А если бы все они двигались, такого и не представить.
Нестор поворачивался, чтобы сказать благодарность другу Борису, но тот тоже стоял неподвижно, потеряв признаки одушевленности, которая, впрочем, была иллюзией, как и все остальное.
А люди, которые стояли на ступеньках, — теперь Нестор увидел, что там стоят люди, — эти люди были тоже все неподвижны, как те ступеньки, на которых они стояли. То есть ступеньки были неподвижны, потому неподвижны были и люди.
А у Бориса, к которому оборачивался Нестор, — все еще оборачивался и никак не мог обернуться, — у Боба, которым он звался, теперь не было гвоздя в сапоге (что — плюс) и плеча, чтобы опереться (что — минус). И собеседник теперь из него был никакой, и спутник неважный.
Нестор оставил его и направился к людям на ступеньках, которые были даже не люди, а как бы восковые фигуры. Как бы восковые, как бы марципановые, а некоторые — как бы из белого шоколада.
Слово «шоколад» было сладким. Слово «белый» — горьким, хотя в этом и не было смысла. Смысл был в неподвижности, равно присущей фигуре из воска и фигуре из шоколада, и в этом смысле между ними не было разницы. Воск мог назваться шоколадом, шоколад — воском, а на самом деле ни воска, ни шоколада, конечно, не было, но слово «воск» или «шоколад» Нестор легко произносил в уме, глядя на стоящего перед ним человека (это был человек в шляпе), а слово «гипс» или «мрамор» не мог произнести. Потому что это были именно фигуры, а не статуи (фигура — воск, статуя — мрамор, в худом случае — гипс).

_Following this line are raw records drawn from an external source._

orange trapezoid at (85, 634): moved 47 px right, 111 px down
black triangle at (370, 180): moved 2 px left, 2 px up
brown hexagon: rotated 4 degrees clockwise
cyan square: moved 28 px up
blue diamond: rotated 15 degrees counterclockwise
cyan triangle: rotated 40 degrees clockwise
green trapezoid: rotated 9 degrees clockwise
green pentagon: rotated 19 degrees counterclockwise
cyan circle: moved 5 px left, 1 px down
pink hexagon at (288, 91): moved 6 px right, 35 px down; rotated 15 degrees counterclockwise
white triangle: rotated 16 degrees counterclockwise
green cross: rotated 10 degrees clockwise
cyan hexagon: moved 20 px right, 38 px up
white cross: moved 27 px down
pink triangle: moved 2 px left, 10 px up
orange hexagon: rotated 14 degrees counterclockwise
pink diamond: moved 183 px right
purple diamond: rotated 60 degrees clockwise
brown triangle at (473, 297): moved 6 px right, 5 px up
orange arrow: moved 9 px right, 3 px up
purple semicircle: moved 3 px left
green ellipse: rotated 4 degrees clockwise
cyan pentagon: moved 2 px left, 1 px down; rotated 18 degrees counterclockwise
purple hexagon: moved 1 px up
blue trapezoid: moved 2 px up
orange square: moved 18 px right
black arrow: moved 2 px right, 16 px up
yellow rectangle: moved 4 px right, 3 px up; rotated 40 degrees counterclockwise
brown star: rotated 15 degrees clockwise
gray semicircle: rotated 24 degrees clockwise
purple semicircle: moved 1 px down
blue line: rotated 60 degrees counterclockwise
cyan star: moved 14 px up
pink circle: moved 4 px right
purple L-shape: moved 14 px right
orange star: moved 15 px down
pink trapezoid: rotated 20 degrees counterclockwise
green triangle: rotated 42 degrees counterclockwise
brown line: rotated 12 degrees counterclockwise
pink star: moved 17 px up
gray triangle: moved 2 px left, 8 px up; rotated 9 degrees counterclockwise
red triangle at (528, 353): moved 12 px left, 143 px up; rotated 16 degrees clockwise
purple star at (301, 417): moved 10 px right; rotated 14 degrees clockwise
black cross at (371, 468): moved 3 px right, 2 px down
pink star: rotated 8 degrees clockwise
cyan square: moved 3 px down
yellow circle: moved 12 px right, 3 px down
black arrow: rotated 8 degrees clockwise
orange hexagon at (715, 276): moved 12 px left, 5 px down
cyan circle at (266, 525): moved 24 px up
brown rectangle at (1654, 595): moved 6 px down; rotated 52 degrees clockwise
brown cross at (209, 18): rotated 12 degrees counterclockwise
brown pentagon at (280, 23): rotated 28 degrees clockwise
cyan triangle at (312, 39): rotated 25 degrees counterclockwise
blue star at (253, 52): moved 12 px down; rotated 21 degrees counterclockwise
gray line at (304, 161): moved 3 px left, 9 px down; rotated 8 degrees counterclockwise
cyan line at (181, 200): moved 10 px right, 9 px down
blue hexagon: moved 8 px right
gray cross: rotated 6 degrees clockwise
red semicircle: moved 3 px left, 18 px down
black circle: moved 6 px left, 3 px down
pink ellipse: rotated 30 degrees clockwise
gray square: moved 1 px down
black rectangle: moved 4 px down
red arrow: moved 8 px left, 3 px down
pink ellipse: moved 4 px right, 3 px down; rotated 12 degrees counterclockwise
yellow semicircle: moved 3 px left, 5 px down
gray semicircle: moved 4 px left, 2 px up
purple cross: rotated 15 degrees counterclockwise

— Ну что, мой марципановый? — сказал человеку Нестор.
Человек молчал, как и полагалось восковой фигуре. Шляпа у человека была треугольная, под шляпой — лысина. А воск и марципан — это было одно и то же, не говоря уж о шоколаде. Человек с бородой тоже был рядом, борода — отдельно. И рядом стояли еще несколько людей в шляпах, их было много одинаковых, отличающихся только шляпным фасоном, и других одинаковых, отличающихся только выражением лиц, и одинаковых третьих, отличающихся только позой, в которой стояли, поворотом головы, положением рук и ног — какая-то дурная расточительность в этом гляделась.
«Это какой-то восковой паноптикум, — думал Нестор. — Пан-оптикум. Кум и пан оптик. Тупик, муета ума. Типа опиум он».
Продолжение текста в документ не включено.